Air Canada (TSX:AC) has slumped 16% in over two weeks since the Russia-Ukraine war broke out. If you think the pandemic changed the world for airlines, see what the war is doing to the industry.
The war has changed the world for airlines
In March 2020, Warren Buffett said that the world has changed for airlines. But Air Canada survived the biggest crisis the airline industry had yet faced. The war has created new problems, one more expensive than the other, and Air Canada’s exposure is unknown.
Airline sanctions on Russia
When the war broke out, Canada, the U.S., the U.K., and the European Union (what I’ll call “western countries”) cancelled air leases and stopped plane makers, maintenance providers, and airlines from operating Russian flights or flying over Russia. They also banned Russian planes from their airspace. In response, Russia banned foreign aircraft from leaving the country. These sanctions have left 500 foreign planes, worth US$12-US$15 billion stranded in Russia.
With the SWIFT sanctions, leasing companies can’t even take their payments. And with the sanctions extended to insurers and reinsurers, it is unclear whether the companies can get reimbursed for their losses.
Moreover, it is a huge risk to get those planes back. Analysts and industry experts are concerned that the Russian government might nationalize those planes and use them for domestic flights. Or they might use them for spare parts when they fall short. And if the planes are returned in good condition, there would be too many planes once again, which could reduce global plane rental prices. The global aircraft and leasing industry could be up for another write-down.
But this is just the problem with the fleet. These sanctions are also impacting airline operations.
Re-routing North America to Asia
Russia is a strategically important country. Many international flights fly over Russian airspace as the distance is short and have fewer headwinds. But the sanction on Russian airspace means Air Canada has to re-route its flights to many Asian destinations, including India, China, and Japan. AC earns 26%-30% of its revenue from flights to the Atlantic and the Pacific.
The re-routing will increase the distance, flight time, and fuel cost, making it an operational challenge. Airlines will have to crack their brains to get the most feasible routes. All this will increase the operational expense of airlines that are already running at huge losses. In 2021, AC reported a $3 billion operating loss on $6.4 billion revenue.
How long can Air Canada sustain over US$100/barrel oil price?
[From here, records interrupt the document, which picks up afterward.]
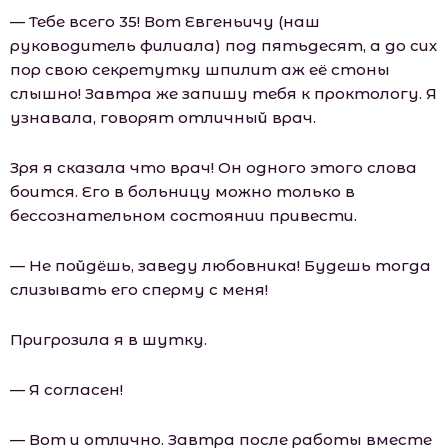
— Тебе всего 35! Вот Евгеньичу (наш
руководитель филиала) под пятьдесят, а до сих
пор свою секретутку шпилит аж её стоны
слышно! Завтра же запишу тебя к проктологу. Я
узнавала, говорят отличный врач.
Зря я сказала что врач! Он одного этого слова
боится. Его в больницу можно только в
бессознательном состоянии привести.
— Не пойдёшь, заведу любовника! Будешь тогда
слизывать его сперму с меня!
Пригрозила я в шутку.
— Я согласен!
— Вот и отлично. Завтра после работы вместе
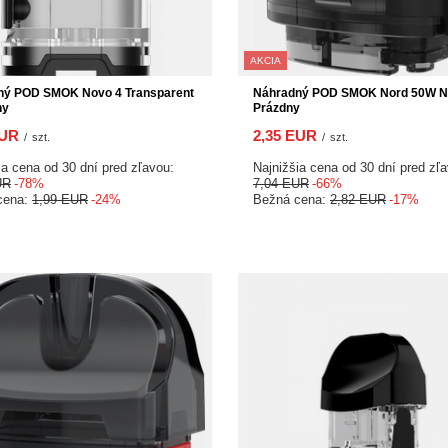
AKCIA
ný POD SMOK Novo 4 Transparent
Náhradný POD SMOK Nord 50W No
ny
Prázdny
EUR
2,35 EUR
/
szt.
/
szt.
ia cena od 30 dní pred zľavou:
Najnižšia cena od 30 dní pred zľ
UR
-78%
7,04 EUR
-66%
cena:
1,99 EUR
-24%
Bežná cena:
2,82 EUR
-17%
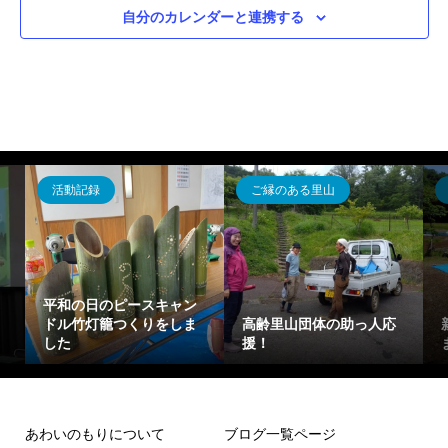
自分のカレンダーと連携する
活動記録
ご縁のある里山
平和の日のピースキャン
ドル竹灯籠つくりをしま
高齢里山団体の助っ人応
した
援！
あわいのもりについて
ブログ一覧ページ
If things couldn’t get worse, the oil price is at its 2014-high of US$102/barrel. It even reached US$126/barrel when western countries banned Russian oil. The oil price is rising as Russia is a major exporter of oil and natural gas. These sanctions put further pressure on the already tight oil supply. JP Morgan analysts estimate the oil price could go to US$175/barrel if the supply uncertainty prevails.
High oil prices will eat up airline profits as fuel is the biggest expense, accounting for 20%-30% of their operating expenses. One good thing during the pandemic crisis was record-low oil prices. But even that benefit is gone. Moreover, air travel demand could also take a hit.
Air travel demand
Western countries are grappling with 30-year high inflation, leaving little disposable income in the hands of consumers to spend on leisure. After the pandemic, it was leisure travellers that were driving travel demand. High inflation could affect the demand for both international and domestic leisure travel.
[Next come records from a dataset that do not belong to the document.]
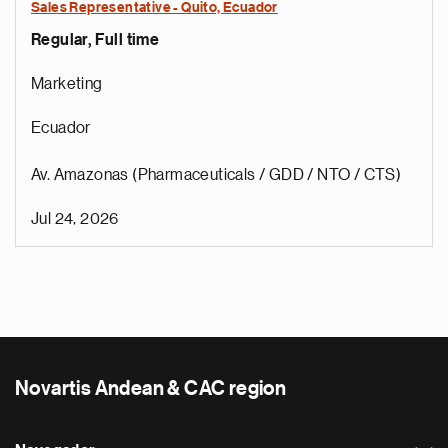
Sales Representative - Quito, Ecuador
Regular, Full time
Marketing
Ecuador
Av. Amazonas (Pharmaceuticals / GDD / NTO / CTS)
Jul 24, 2026
Novartis Andean & CAC region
While domestic flights could still see demand, long-haul international travel could see a dip. In a war situation, travellers might be reluctant to leave Canadian boundaries and take an international trip. One hope (international legal travel) on which AC was hinging its recovery is now in the doldrums. All this could put AC revenue back into decline.
How is the war affecting airlines?
The impact of war is grave on the airline industry, which has not yet recovered from the pandemic fallout. Unlike the pandemic, the industry-level changes would be longer than three to five years. AC is not a stock to buy at any dip. I would suggest selling the stock while you still can.